Intraindividual Variability in Reaction Time Tied to Mortality

Independent link identified, which changed very little after excluding incident dementia cases
brain scan
brain scan

TUESDAY, Aug. 15, 2017 (HealthDay News) -- Intraindividual variability of reaction time (IIVRT) is independently associated with mortality, according to a study published online Aug. 9 in PLOS ONE.

Nicole A. Kochan, Ph.D., from the University of New South Wales in Sydney, and colleagues examined the correlation of IIVRT and all-cause mortality, while accounting for cognitive level, incident dementia, and biomedical risk factors, in 861 participants aged 70 to 90 years from the Sydney Memory and Ageing Study. Participants completed two computerized reaction time (RT) tasks at baseline; composite RT measures were derived from the two tasks. Every two years, participants completed comprehensive medical and neuropsychological assessments.

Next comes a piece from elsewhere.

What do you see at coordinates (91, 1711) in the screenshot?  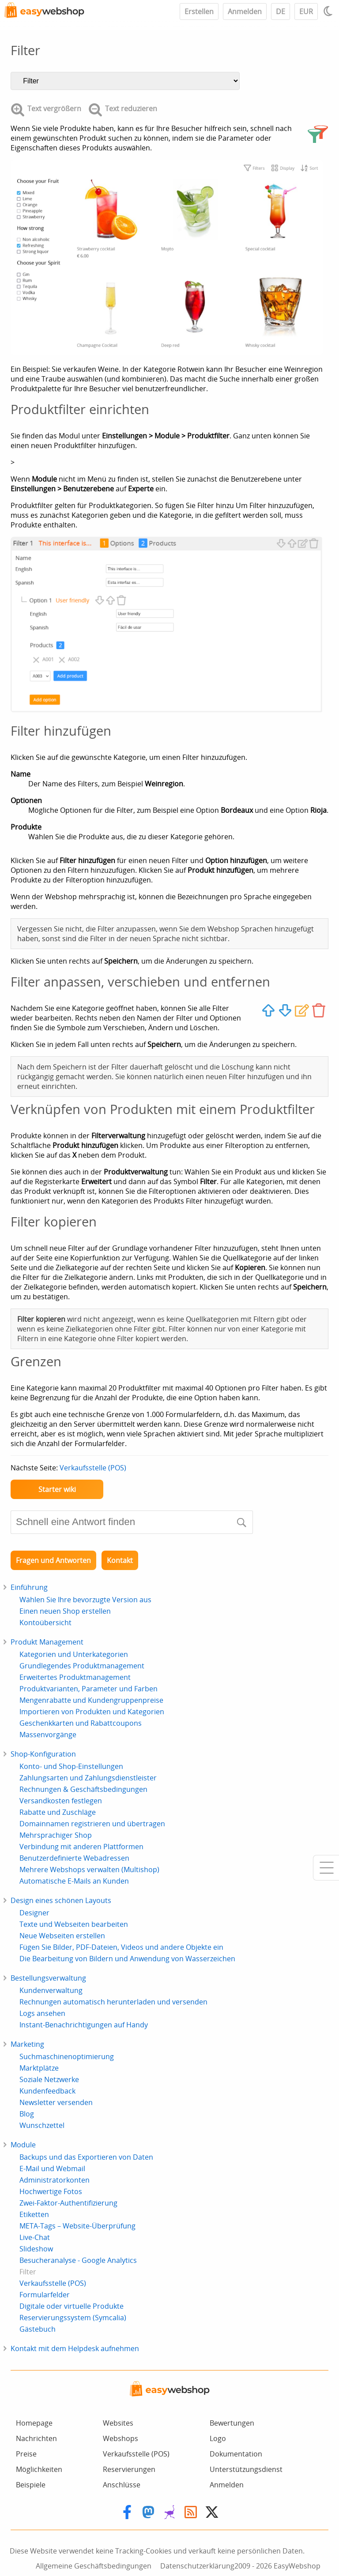 I see `Importieren von Produkten und Kategorien` at bounding box center [91, 1711].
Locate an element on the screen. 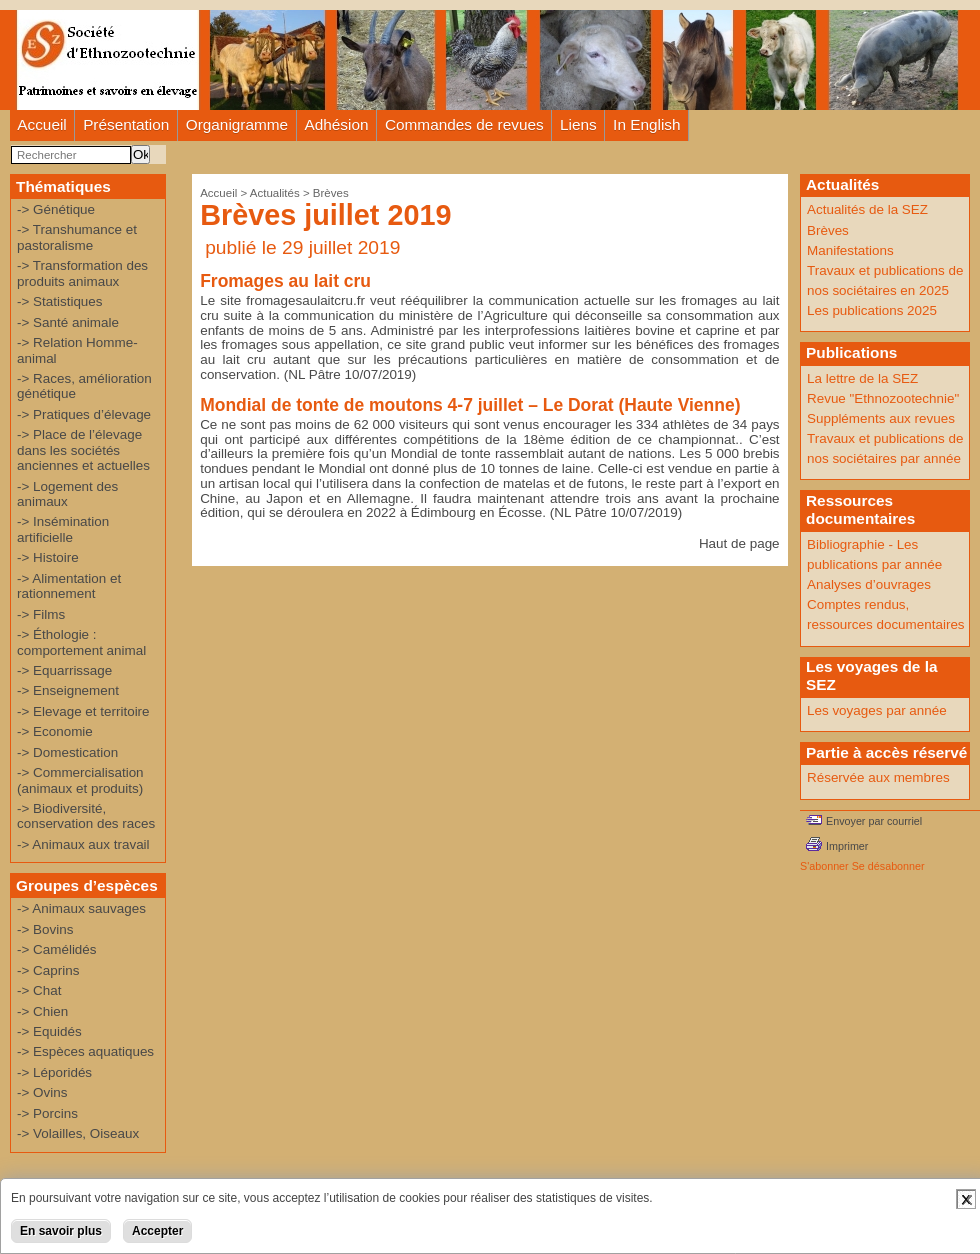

A total of 22.2 percent of participants died during eight years of follow-up. After adjustment for age, sex, global cognition score, cardiovascular risk index, and apolipoprotein ε4 status, the researchers found that greater IIVRT, but not mean RT, significantly predicted survival time. The correlation of IIVRT with mortality changed very little after excluding incident dementia cases.

"Our findings suggest that greater IIVRT uniquely predicts shorter time to death and that lower global cognition and prodromal dementia in older individuals do not explain this relationship," the authors write.